(Stored dataset items)
━━━━

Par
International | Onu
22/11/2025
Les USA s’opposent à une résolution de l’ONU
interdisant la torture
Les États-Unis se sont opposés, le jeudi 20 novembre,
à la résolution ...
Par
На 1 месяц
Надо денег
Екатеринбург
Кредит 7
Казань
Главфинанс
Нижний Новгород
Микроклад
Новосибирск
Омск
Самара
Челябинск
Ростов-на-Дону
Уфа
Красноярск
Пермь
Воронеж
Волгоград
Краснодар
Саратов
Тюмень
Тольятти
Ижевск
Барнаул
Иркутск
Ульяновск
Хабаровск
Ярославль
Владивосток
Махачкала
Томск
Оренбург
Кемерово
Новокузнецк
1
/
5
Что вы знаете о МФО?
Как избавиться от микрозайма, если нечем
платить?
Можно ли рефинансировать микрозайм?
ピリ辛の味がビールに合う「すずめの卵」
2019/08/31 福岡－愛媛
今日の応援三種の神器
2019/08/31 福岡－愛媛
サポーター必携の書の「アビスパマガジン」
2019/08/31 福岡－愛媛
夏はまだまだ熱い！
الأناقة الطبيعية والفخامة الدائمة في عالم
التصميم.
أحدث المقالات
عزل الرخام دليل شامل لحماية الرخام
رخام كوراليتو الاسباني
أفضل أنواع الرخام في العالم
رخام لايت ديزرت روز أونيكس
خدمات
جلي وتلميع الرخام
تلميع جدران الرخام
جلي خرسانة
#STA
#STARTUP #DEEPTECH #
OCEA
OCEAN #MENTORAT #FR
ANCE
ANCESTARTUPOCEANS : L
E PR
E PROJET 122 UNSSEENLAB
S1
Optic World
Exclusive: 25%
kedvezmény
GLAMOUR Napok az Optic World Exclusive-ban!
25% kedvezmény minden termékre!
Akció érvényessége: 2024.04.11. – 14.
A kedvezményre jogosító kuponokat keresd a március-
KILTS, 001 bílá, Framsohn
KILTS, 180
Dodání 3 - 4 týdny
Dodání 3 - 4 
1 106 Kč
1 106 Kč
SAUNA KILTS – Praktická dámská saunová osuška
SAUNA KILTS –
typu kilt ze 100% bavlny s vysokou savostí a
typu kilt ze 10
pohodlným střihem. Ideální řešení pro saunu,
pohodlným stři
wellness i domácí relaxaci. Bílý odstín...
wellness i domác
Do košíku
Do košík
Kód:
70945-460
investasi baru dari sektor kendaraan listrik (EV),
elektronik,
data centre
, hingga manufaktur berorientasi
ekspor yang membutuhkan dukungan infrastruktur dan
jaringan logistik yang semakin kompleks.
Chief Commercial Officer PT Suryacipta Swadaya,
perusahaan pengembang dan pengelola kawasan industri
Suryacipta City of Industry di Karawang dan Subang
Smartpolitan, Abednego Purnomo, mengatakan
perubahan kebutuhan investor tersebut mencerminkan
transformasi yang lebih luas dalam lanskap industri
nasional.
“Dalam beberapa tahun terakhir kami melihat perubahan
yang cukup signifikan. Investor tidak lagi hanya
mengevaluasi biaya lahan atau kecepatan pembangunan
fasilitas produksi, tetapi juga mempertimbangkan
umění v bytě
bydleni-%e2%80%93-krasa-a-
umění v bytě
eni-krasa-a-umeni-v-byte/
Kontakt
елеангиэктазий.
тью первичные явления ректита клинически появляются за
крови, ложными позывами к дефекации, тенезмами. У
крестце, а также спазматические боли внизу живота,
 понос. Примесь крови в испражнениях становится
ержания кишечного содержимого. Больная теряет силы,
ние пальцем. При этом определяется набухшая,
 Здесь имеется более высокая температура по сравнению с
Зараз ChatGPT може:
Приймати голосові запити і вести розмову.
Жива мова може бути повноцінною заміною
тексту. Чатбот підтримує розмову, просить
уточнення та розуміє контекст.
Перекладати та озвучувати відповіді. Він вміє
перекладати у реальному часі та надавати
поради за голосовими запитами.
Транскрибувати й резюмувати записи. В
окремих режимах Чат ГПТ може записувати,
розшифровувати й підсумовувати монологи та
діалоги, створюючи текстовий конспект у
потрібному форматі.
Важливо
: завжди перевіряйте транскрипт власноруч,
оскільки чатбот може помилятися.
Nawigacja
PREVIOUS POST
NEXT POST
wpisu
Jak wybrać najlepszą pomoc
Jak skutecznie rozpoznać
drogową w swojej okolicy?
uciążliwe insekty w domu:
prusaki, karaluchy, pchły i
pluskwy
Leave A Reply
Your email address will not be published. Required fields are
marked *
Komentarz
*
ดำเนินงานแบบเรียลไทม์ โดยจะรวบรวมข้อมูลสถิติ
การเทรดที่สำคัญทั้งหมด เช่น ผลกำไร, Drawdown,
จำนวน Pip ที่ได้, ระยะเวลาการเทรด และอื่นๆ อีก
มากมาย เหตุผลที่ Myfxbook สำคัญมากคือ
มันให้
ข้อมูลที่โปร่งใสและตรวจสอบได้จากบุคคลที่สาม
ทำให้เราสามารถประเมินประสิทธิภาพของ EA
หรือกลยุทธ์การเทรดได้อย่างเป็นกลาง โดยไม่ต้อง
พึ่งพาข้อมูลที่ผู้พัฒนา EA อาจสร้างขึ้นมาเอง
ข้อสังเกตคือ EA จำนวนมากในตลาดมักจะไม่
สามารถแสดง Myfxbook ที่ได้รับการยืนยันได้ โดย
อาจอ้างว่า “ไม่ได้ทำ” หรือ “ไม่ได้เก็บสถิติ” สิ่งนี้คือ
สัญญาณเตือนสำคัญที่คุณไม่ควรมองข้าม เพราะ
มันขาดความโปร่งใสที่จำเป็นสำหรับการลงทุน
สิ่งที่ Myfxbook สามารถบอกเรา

━━━━

What is expected.
All of the data must be set down again exactly.

Output for this exercise.
Par
International | Onu
22/11/2025
Les USA s’opposent à une résolution de l’ONU
interdisant la torture
Les États-Unis se sont opposés, le jeudi 20 novembre,
à la résolution ...
Par
На 1 месяц
Надо денег
Екатеринбург
Кредит 7
Казань
Главфинанс
Нижний Новгород
Микроклад
Новосибирск
Омск
Самара
Челябинск
Ростов-на-Дону
Уфа
Красноярск
Пермь
Воронеж
Волгоград
Краснодар
Саратов
Тюмень
Тольятти
Ижевск
Барнаул
Иркутск
Ульяновск
Хабаровск
Ярославль
Владивосток
Махачкала
Томск
Оренбург
Кемерово
Новокузнецк
1
/
5
Что вы знаете о МФО?
Как избавиться от микрозайма, если нечем
платить?
Можно ли рефинансировать микрозайм?
ピリ辛の味がビールに合う「すずめの卵」
2019/08/31 福岡－愛媛
今日の応援三種の神器
2019/08/31 福岡－愛媛
サポーター必携の書の「アビスパマガジン」
2019/08/31 福岡－愛媛
夏はまだまだ熱い！
الأناقة الطبيعية والفخامة الدائمة في عالم
التصميم.
أحدث المقالات
عزل الرخام دليل شامل لحماية الرخام
رخام كوراليتو الاسباني
أفضل أنواع الرخام في العالم
رخام لايت ديزرت روز أونيكس
خدمات
جلي وتلميع الرخام
تلميع جدران الرخام
جلي خرسانة
#STA
#STARTUP #DEEPTECH #
OCEA
OCEAN #MENTORAT #FR
ANCE
ANCESTARTUPOCEANS : L
E PR
E PROJET 122 UNSSEENLAB
S1
Optic World
Exclusive: 25%
kedvezmény
GLAMOUR Napok az Optic World Exclusive-ban!
25% kedvezmény minden termékre!
Akció érvényessége: 2024.04.11. – 14.
A kedvezményre jogosító kuponokat keresd a március-
KILTS, 001 bílá, Framsohn
KILTS, 180
Dodání 3 - 4 týdny
Dodání 3 - 4 
1 106 Kč
1 106 Kč
SAUNA KILTS – Praktická dámská saunová osuška
SAUNA KILTS –
typu kilt ze 100% bavlny s vysokou savostí a
typu kilt ze 10
pohodlným střihem. Ideální řešení pro saunu,
pohodlným stři
wellness i domácí relaxaci. Bílý odstín...
wellness i domác
Do košíku
Do košík
Kód:
70945-460
investasi baru dari sektor kendaraan listrik (EV),
elektronik,
data centre
, hingga manufaktur berorientasi
ekspor yang membutuhkan dukungan infrastruktur dan
jaringan logistik yang semakin kompleks.
Chief Commercial Officer PT Suryacipta Swadaya,
perusahaan pengembang dan pengelola kawasan industri
Suryacipta City of Industry di Karawang dan Subang
Smartpolitan, Abednego Purnomo, mengatakan
perubahan kebutuhan investor tersebut mencerminkan
transformasi yang lebih luas dalam lanskap industri
nasional.
“Dalam beberapa tahun terakhir kami melihat perubahan
yang cukup signifikan. Investor tidak lagi hanya
mengevaluasi biaya lahan atau kecepatan pembangunan
fasilitas produksi, tetapi juga mempertimbangkan
umění v bytě
bydleni-%e2%80%93-krasa-a-
umění v bytě
eni-krasa-a-umeni-v-byte/
Kontakt
елеангиэктазий.
тью первичные явления ректита клинически появляются за
крови, ложными позывами к дефекации, тенезмами. У
крестце, а также спазматические боли внизу живота,
 понос. Примесь крови в испражнениях становится
ержания кишечного содержимого. Больная теряет силы,
ние пальцем. При этом определяется набухшая,
 Здесь имеется более высокая температура по сравнению с
Зараз ChatGPT може:
Приймати голосові запити і вести розмову.
Жива мова може бути повноцінною заміною
тексту. Чатбот підтримує розмову, просить
уточнення та розуміє контекст.
Перекладати та озвучувати відповіді. Він вміє
перекладати у реальному часі та надавати
поради за голосовими запитами.
Транскрибувати й резюмувати записи. В
окремих режимах Чат ГПТ може записувати,
розшифровувати й підсумовувати монологи та
діалоги, створюючи текстовий конспект у
потрібному форматі.
Важливо
: завжди перевіряйте транскрипт власноруч,
оскільки чатбот може помилятися.
Nawigacja
PREVIOUS POST
NEXT POST
wpisu
Jak wybrać najlepszą pomoc
Jak skutecznie rozpoznać
drogową w swojej okolicy?
uciążliwe insekty w domu:
prusaki, karaluchy, pchły i
pluskwy
Leave A Reply
Your email address will not be published. Required fields are
marked *
Komentarz
*
ดำเนินงานแบบเรียลไทม์ โดยจะรวบรวมข้อมูลสถิติ
การเทรดที่สำคัญทั้งหมด เช่น ผลกำไร, Drawdown,
จำนวน Pip ที่ได้, ระยะเวลาการเทรด และอื่นๆ อีก
มากมาย เหตุผลที่ Myfxbook สำคัญมากคือ
มันให้
ข้อมูลที่โปร่งใสและตรวจสอบได้จากบุคคลที่สาม
ทำให้เราสามารถประเมินประสิทธิภาพของ EA
หรือกลยุทธ์การเทรดได้อย่างเป็นกลาง โดยไม่ต้อง
พึ่งพาข้อมูลที่ผู้พัฒนา EA อาจสร้างขึ้นมาเอง
ข้อสังเกตคือ EA จำนวนมากในตลาดมักจะไม่
สามารถแสดง Myfxbook ที่ได้รับการยืนยันได้ โดย
อาจอ้างว่า “ไม่ได้ทำ” หรือ “ไม่ได้เก็บสถิติ” สิ่งนี้คือ
สัญญาณเตือนสำคัญที่คุณไม่ควรมองข้าม เพราะ
มันขาดความโปร่งใสที่จำเป็นสำหรับการลงทุน
สิ่งที่ Myfxbook สามารถบอกเรา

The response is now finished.